Is California’s high-speed rail doomed?
When we last checked in with California’s high-speed rail project, the costs were slowly creeping up, but analysts were still holding out hope that the project could prove viable. Those hopes got cloudier this week after the rail authority released its newest business plan, pegging the cost of the system at $98 billion. A good chunk of that is due to inflation, but even adjusting for that, the project’s now estimated to cost twice as much as the original $33 billion estimate that was sold to voters in 2008.
What gives? Alon Levy has a nice breakdown of the cost overruns. Interestingly, the system’s initial segment, between Fresno and Bakersfield, is still under budget, suggesting that the engineers can figure out how to control costs when they have to. Part of the increase in costs for other segments can be chalked up to delays as the state scrapes together funding — as Levy notes, it’s proving “expensive for an agency to have no money and drag construction over decades, in many segments.” But much of the increase comes from the addition of extra viaducts and tunnels that are often being demanded by local communities and aren’t always strictly necessary.
Is it possible that the pricetag could sink back down? In theory, yes, writes Levy, especially if the federal government were to kick in more money and demand more accountability. “But optimistic and certain are not the same, and it’s an outrage that such a project could cost $65 billion,” Levy adds. “The tunnel-heavy Shin-Aomori extension of the Tohoku Shinkansen [in Japan] cost $4.6 billion for 82 km, a little more than half the proposed per-km cost of the new business plan — and Japan is a high-construction cost country.”

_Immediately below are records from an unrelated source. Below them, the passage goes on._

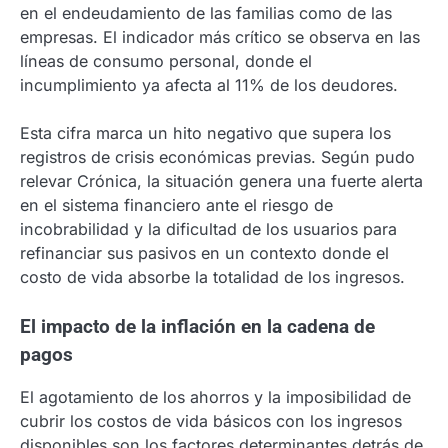
en el endeudamiento de las familias como de las
empresas. El indicador más crítico se observa en las
líneas de consumo personal, donde el
incumplimiento ya afecta al 11% de los deudores.
Esta cifra marca un hito negativo que supera los
registros de crisis económicas previas. Según pudo
relevar Crónica, la situación genera una fuerte alerta
en el sistema financiero ante el riesgo de
incobrabilidad y la dificultad de los usuarios para
refinanciar sus pasivos en un contexto donde el
costo de vida absorbe la totalidad de los ingresos.
El impacto de la inflación en la cadena de
pagos
El agotamiento de los ahorros y la imposibilidad de
cubrir los costos de vida básicos con los ingresos
disponibles son los factores determinantes detrás de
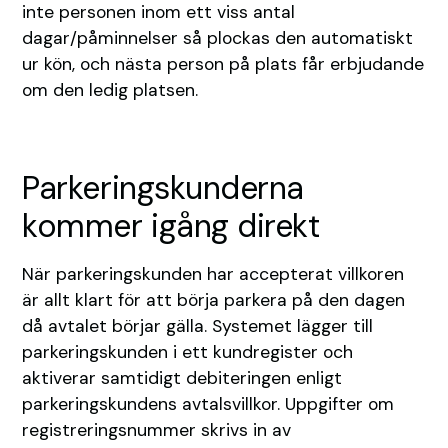
inte personen inom ett viss antal
dagar/påminnelser så plockas den automatiskt
ur kön, och nästa person på plats får erbjudande
om den ledig platsen.
Parkeringskunderna
kommer igång direkt
När parkeringskunden har accepterat villkoren
är allt klart för att börja parkera på den dagen
då avtalet börjar gälla. Systemet lägger till
parkeringskunden i ett kundregister och
aktiverar samtidigt debiteringen enligt
parkeringskundens avtalsvillkor. Uppgifter om
registreringsnummer skrivs in av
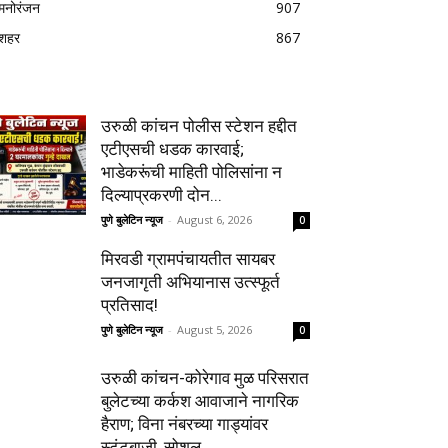
मनोरंजन
907
शहर
867
उरुळी कांचन पोलीस स्टेशन हद्दीत
एटीएसची धडक कारवाई;
भाडेकरूंची माहिती पोलिसांना न
दिल्याप्रकरणी दोन...
पुणे बुलेटिन न्यूज
-
August 6, 2026
0
मिरवडी ग्रामपंचायतीत सायबर
जनजागृती अभियानास उत्स्फूर्त
प्रतिसाद!
पुणे बुलेटिन न्यूज
-
August 5, 2026
0
उरुळी कांचन-कोरेगाव मुळ परिसरात
बुलेटच्या कर्कश आवाजाने नागरिक
हैराण; विना नंबरच्या गाड्यांवर
स्टंटबाजी, सोशल...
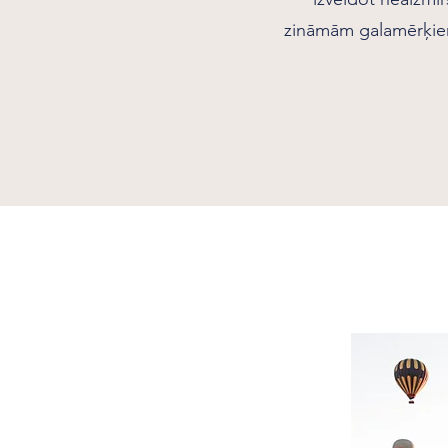
zināmām galamērķiem 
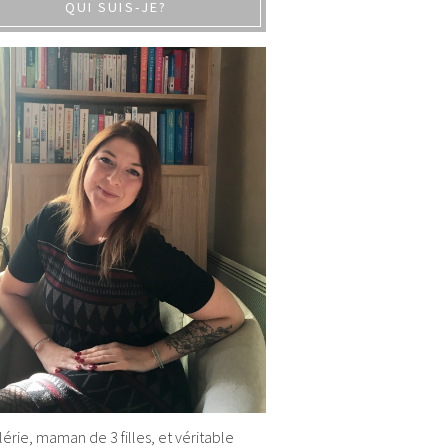
QUI SUIS-JE?
alérie, maman de 3 filles, et véritable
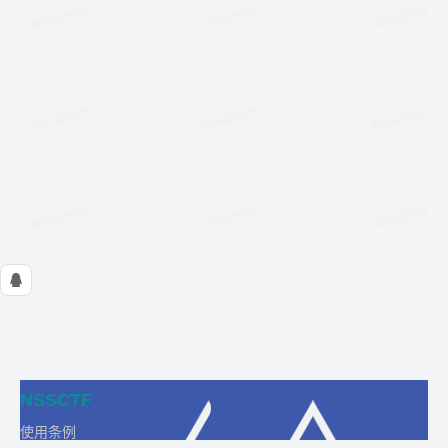
NSSCTF
使用条例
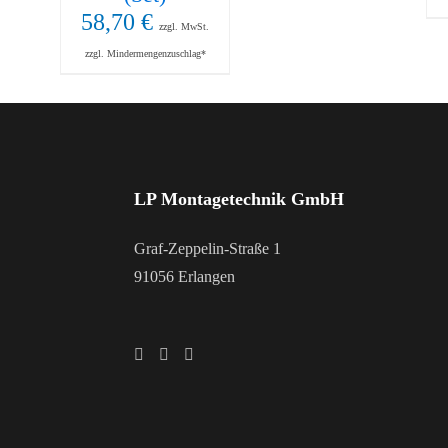
58,70
€
zzgl. MwSt.
zzgl. Mindermengenzuschlag*
LP Montagetechnik GmbH
Graf-Zeppelin-Straße 1
91056 Erlangen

As Matt Steinglass has detailed, cost overruns are an enduring feature of huge infrastructure projects, but even by those standards, California’s rail project seems to be struggling. When I was reporting this earlier story on the project, several critics blamed the proliferation of private contractors and the fact that the rail authority in charge was relatively inexperienced, compared with operators in Europe. As Levy’s Japan example suggests, high-speed rail is usually pricey, but it doesn’t have to be this pricey. (Levy also adds skepticism that the rail system will ultimately be “profitable,” as many news sources have hinted.)
For a more optimistic take, however, see Yonah Freemark, who argues that California’s high-speed rail pricetag isn’t all that unreasonable when placed in context. The United States, as a whole, invested nearly 3 percent of its GDP on public infrastructure between the 1950s and the 1990s. California’s rail project, by contrast, will cost less than 0.2 percent of California’s (stagnant) economy over the next 20 years. And, all told, California is projected to spend about $300 billion on highway infrastructure over the next 20 years.
So California’s voters and politicians will have to decide if that investment is worth it. A big question to consider, after all, is what that money would be spent on instead. The rail authority is arguing that, if the high-speed rail system isn’t built, the state will need to spend an additional $170 billion on new freeways and airport construction to accommodate the travelers who would’ve gone by train. So even if the plug got pulled, California would face plenty of difficult infrastructure choices in the years ahead.